Essa obra será gigantesca. Não caberá nas possibilidades de um homem, de um grupo, de um partido ou mesmo da geração atual. Não se trata apenas de
mudança política, mas de profunda reforma estrutural.
Neste lugar é que entra a união nacional sobre bases democráticas, na qual todos os brasileiros - todos - estão indicados para
cooperar. Como se procederá a essa união nacional? Da mesma forma por que se está procedendo em outros países, isto é, procurando encontrar, de alto
a baixo, as linhas de perfeita junção entre nós e os aliados, e entre nós mesmos. Os aliados têm um denominador comum: a vitória. Nesse ponto,
graças ao esforço de guerra do Brasil, já estamos ajustados. A FEB é o nosso ponto de união com o mundo de amanhã.

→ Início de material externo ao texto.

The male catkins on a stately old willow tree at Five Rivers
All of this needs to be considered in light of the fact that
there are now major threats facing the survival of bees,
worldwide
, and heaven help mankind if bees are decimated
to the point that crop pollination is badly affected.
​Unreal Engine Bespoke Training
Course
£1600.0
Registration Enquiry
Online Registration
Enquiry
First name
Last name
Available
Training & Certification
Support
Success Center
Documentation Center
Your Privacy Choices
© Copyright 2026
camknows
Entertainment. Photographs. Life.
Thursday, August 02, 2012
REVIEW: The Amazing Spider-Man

Mas, à proporção que o panorama se restringe, crescem em número os denominadores comuns. Os de caráter interno, mais
focalizados neste momento, são estes: forma democrática de governo, mediante eleição por voto direto e indevassável, existência de partidos
representando todas as correntes, e liberdade de opinião. São conquistas que, com a vitória, interessam por igual aos brasileiros de todos os
credos, posses, correntes e, portanto, podem constituir a esperada reestruturação da coletividade.
Ao lado desses, de ordem moral, poderíamos indicar ouros, de interesse imediato: indústria progressista que, pela amplitude e
aparelhamento, possa produzir imensamente mais e por menor custo; lavoura mecanizada, para tirar da terra os tesouros que ela guarda, não se
contentando com as migalhas que, por processos primitivos, hoje lhe vamos pedir; instrução pública generalizada, sem os entraves que, há anos, foram
criados para afastar das escolas superiores os estudantes pobres. O mesmo com a elevação do nível de vida e o enriquecimento do mercado interno,
para compensar largamente a todos os esforços.

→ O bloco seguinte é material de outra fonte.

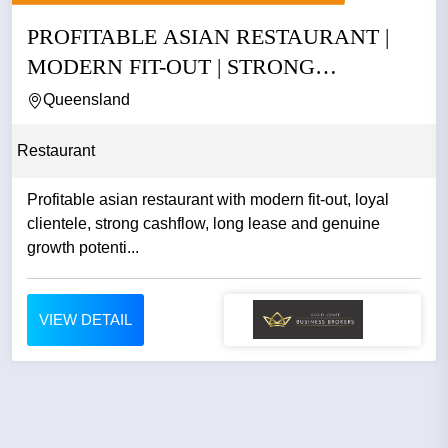
PROFITABLE ASIAN RESTAURANT |
MODERN FIT-OUT | STRONG
CASHFLOW |...
Queensland
Restaurant
Profitable asian restaurant with modern fit-out, loyal
clientele, strong cashflow, long lease and genuine
growth potenti...
VIEW DETAIL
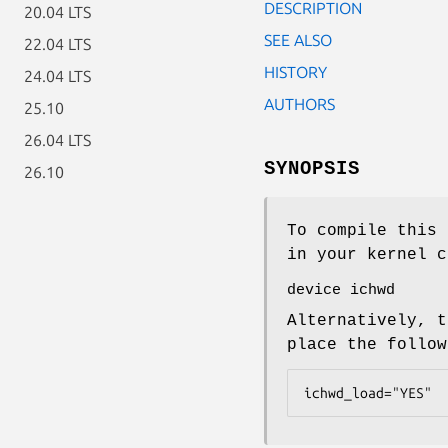
DESCRIPTION
20.04 LTS
SEE ALSO
22.04 LTS
HISTORY
24.04 LTS
AUTHORS
25.10
26.04 LTS
SYNOPSIS
26.10
To compile this 
in your kernel c
device ichwd
Alternatively, t
place the follo
ichwd_load="YES"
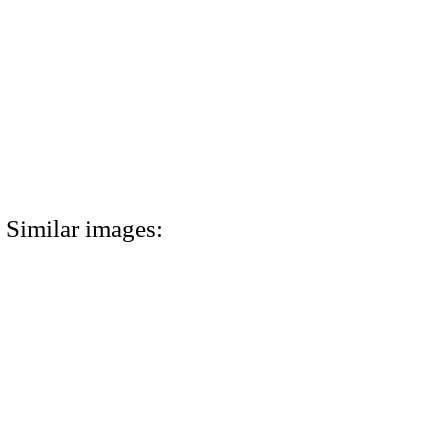
Similar images:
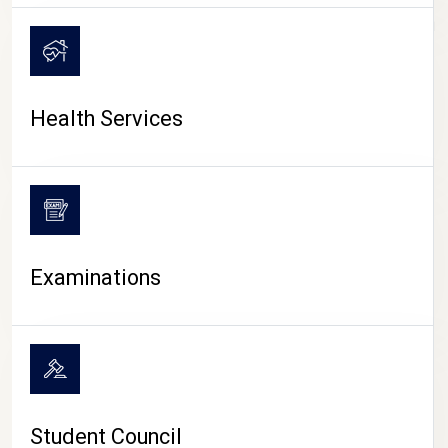
CAMPUS LIFE
Health Services
Examinations
Student Council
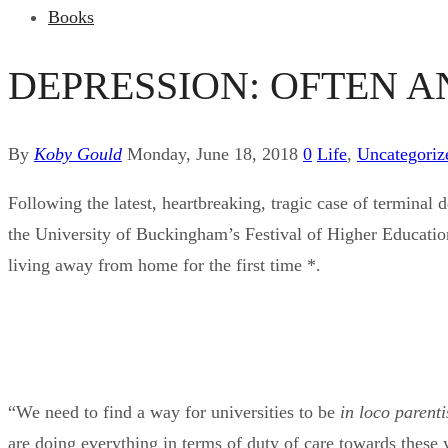
Books
DEPRESSION: OFTEN A
By
Koby Gould
Monday, June 18, 2018
0
Life
,
Uncategoriz
Following the latest, heartbreaking, tragic case of termin
the University of Buckingham’s Festival of Higher Education,
living away from home for the first time *.
“We need to find a way for universities to be
in loco parenti
are doing everything in terms of duty of care towards these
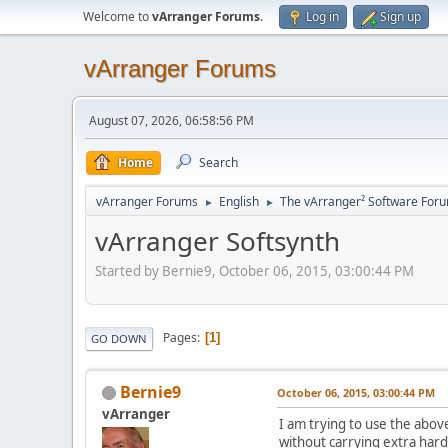
Welcome to
vArranger Forums
.
Log in
Sign up
vArranger Forums
August 07, 2026, 06:58:56 PM
Home
Search
vArranger Forums
English
The vArranger² Software For
►
►
vArranger Softsynth
Started by Bernie9, October 06, 2015, 03:00:44 PM
Pages
1
GO DOWN
Bernie9
October 06, 2015, 03:00:44 PM
vArranger
I am trying to use the above
without carrying extra har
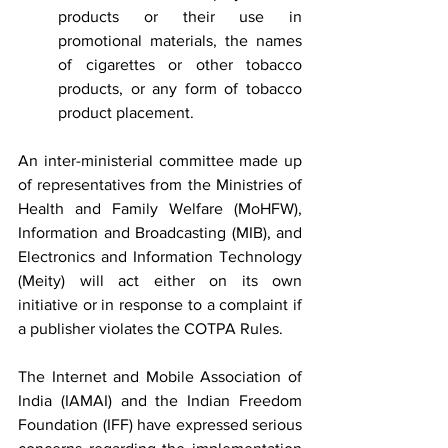
products or their use in 
promotional materials, the names 
of cigarettes or other tobacco 
products, or any form of tobacco 
product placement.
An inter-ministerial committee made up 
of representatives from the Ministries of 
Health and Family Welfare (MoHFW), 
Information and Broadcasting (MIB), and 
Electronics and Information Technology 
(Meity) will act either on its own 
initiative or in response to a complaint if 
a publisher violates the COTPA Rules.
The Internet and Mobile Association of 
India (IAMAI) and the Indian Freedom 
Foundation (IFF) have expressed serious 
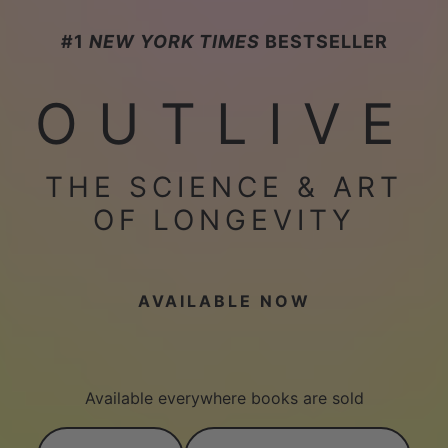
#1
NEW YORK TIMES
BESTSELLER
OUTLIVE
THE SCIENCE & ART
OF LONGEVITY
AVAILABLE NOW
Available everywhere books are sold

São conquistas a que aspiram todos brasileiros. Quem, pois, poderá ser contra elas? Tanto mais que a base dessa estruturação já
está lançada: é Volta Redonda, a fábrica de fábricas, que ficará na história de nossa economia como o Ipiranga ficou na história da nossa política.
Perguntará o leitor: - E o que não representar denominador comum para o país, o estado, a região? - A essa pergunta os
defensores da união nacional sobre bases democráticas poderão responder que aí, precisamente, começa a tarefa dos partidos. Aquilo que ainda hoje
não é uma aspiração unânime, amanhã poderá vir a sê-lo. Caberá ao agrupamento interessado fazer-lhe a defesa e a propaganda. E - acrescentarão eles
- por essa forma nos uniremos progressivamente dentro da nação, como nos estamos unindo aos países estrangeiros.
Para muitos estudiosos, esse mundo de reciprocidade e harmonia será o mundo de amanhã. Os indivíduos unidos aos indivíduos, os
estados aos estados, os países aos países, os continentes aos continentes, não por imposições exteriores, mas pelo mútuo acordo, pelo encontro das
aspirações unânimes. A consequência imediata, tudo leva a crer, será a pacificação da família brasileira, como está acontecendo em países libertados
pelas nações unidas.
Mas, infelizmente, ainda há brasileiros que fazem ouvidos moucos aos ensinamentos saídos das últimas conferências. São aqueles
em quem o saudosismo do poder deformou a faculdade de julgar. É pena. Esses mal avisados patrícios, que tão pouco compreensivos se mostram, bem
poderiam meditar sobre a sua atitude. Numa hora grave como esta em que a derrota abriu grandes jaulas e soltou pelo mundo enlouquecidas as feras do
fascismo, seria aconselhável que eles, ao invés de atenderem aos repelões dos complexos, impusessem silêncio aos nervos e procurassem seguir a linha
justa. Já não se trata de servir a um regime qualquer, ou de amparar a ideias ultrapassadas. Isto não é política, meus senhores! Isto é o
ajustamento do Brasil no quadro democrático do mundo!